For Hawtin, the addition of Instrument tracks, enhanced groove quantization, and a range of other new features in Pro Tools 7 will help his creative process. (See this issue’s special feature for more on Hawtin’s impressions of Pro Tools 7 software.) But it seems Pro Tools 7’s new looping capabilities and user-customizable Zoom Toggle navigation settings have really captured his imagination. He plans to use these features extensively in composition, performance, editing, signal processing, and surround mixing.
Pro Technique 1 — Looping individual song sections with Pro Tools 7
Hawtin explains that anyone copying and pasting audio in Pro Tools 7 should definitely check out the new Region Loop function. He says he is often working on a project where he needs to fill in a specific gap — or rather, “a space/silence in between two sections of the mix,” as he puts it. The new loop function allows him to do that by quickly selecting a region in his track, then taking everything from there.
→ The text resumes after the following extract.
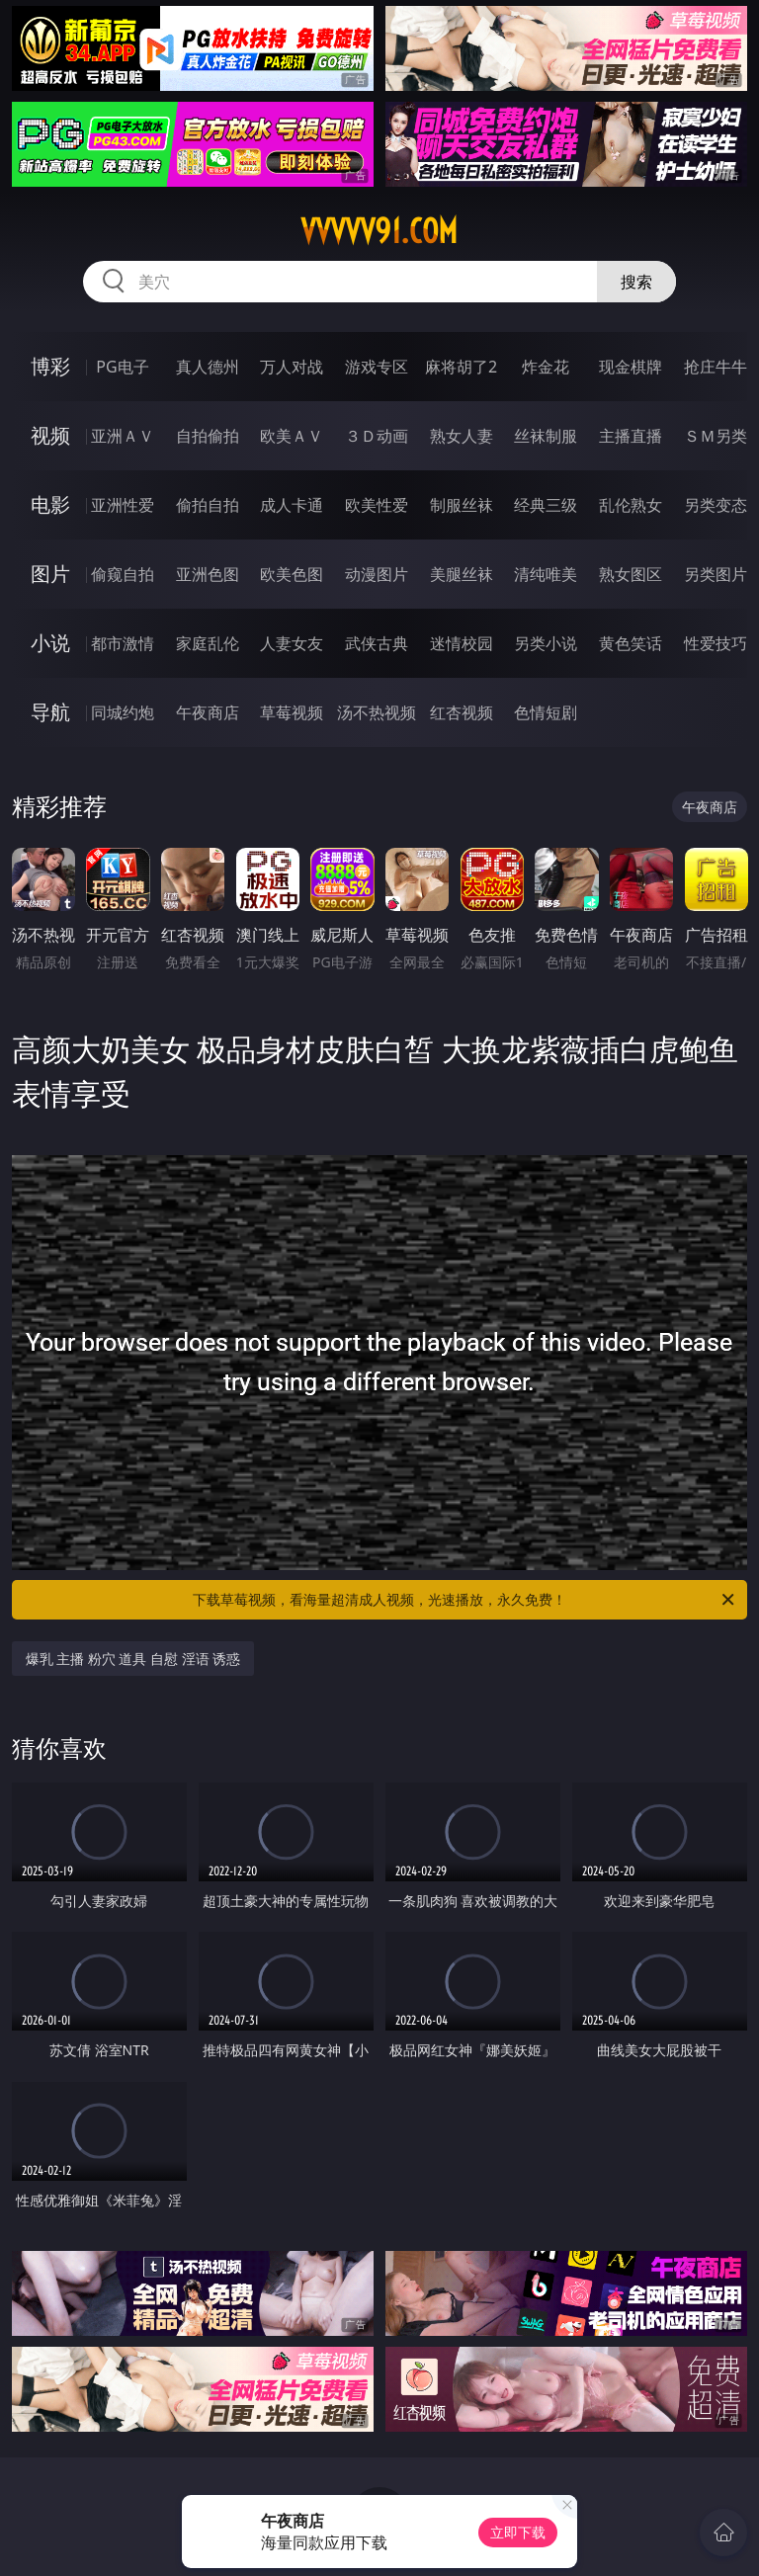 Image resolution: width=759 pixels, height=2576 pixels. What do you see at coordinates (465, 1600) in the screenshot?
I see `下载草莓视频，看海量超清成人视频，光速播放，永久免费！` at bounding box center [465, 1600].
“Just go to the ‘Region’ menu and down to ‘Loop,’ and a window will come up and ask you how you want to loop the region,” Hawtin says. “You’ll have a number of choices allowing you to specify a certain amount of loops, a certain total time that the loop should continue to, or my favorite, to loop the space until the next region starts! This is a great and easy way to fill those ‘holes’ and spaces in your mix with elements that you know already work. Another great thing about the new Loop feature is that, if you then need to create a fade or slightly edit the length of the entire loop region, you can just do that in the normal manner. Now there’s no need to consolidate the area or anything like that. I mean, wow — before you can even think about it, you're already done and onto the next important section of your mix.”
Pro Technique 2 — Creating and using your own navigation/zoom settings in Pro Tools 7
Hawtin also likes the new navigational/zoom functions in Pro Tools 7 that allow him to quickly jump back and forth between certain zoom settings. He reiterates just how perfect this new feature is for people jumping in and out of organization and micro-editing tasks all day long, and then back to MIDI editing.
“It’s a timesaver, and a creativity saver,” he says. “The best way to use the new Zoom Toggle feature in Pro Tools 7 is to first work on one section of your project, say either the audio, or the MIDI, in your Edit window. Once you have found the best settings for your track height, grid type, horizontal zoom, and individual track display mode settings, press the Zoom Toggle button, and those settings are saved.
“Whenever you need to switch back to your other view, just hit the Zoom Toggle button and return back to the old settings,” he concludes. “You can press it once more to come right back, too. This is a very quick and easy way to work efficiently between two specific tasks. I use it all the time to quickly switch between my MIDI view editing and my audio editing environments.”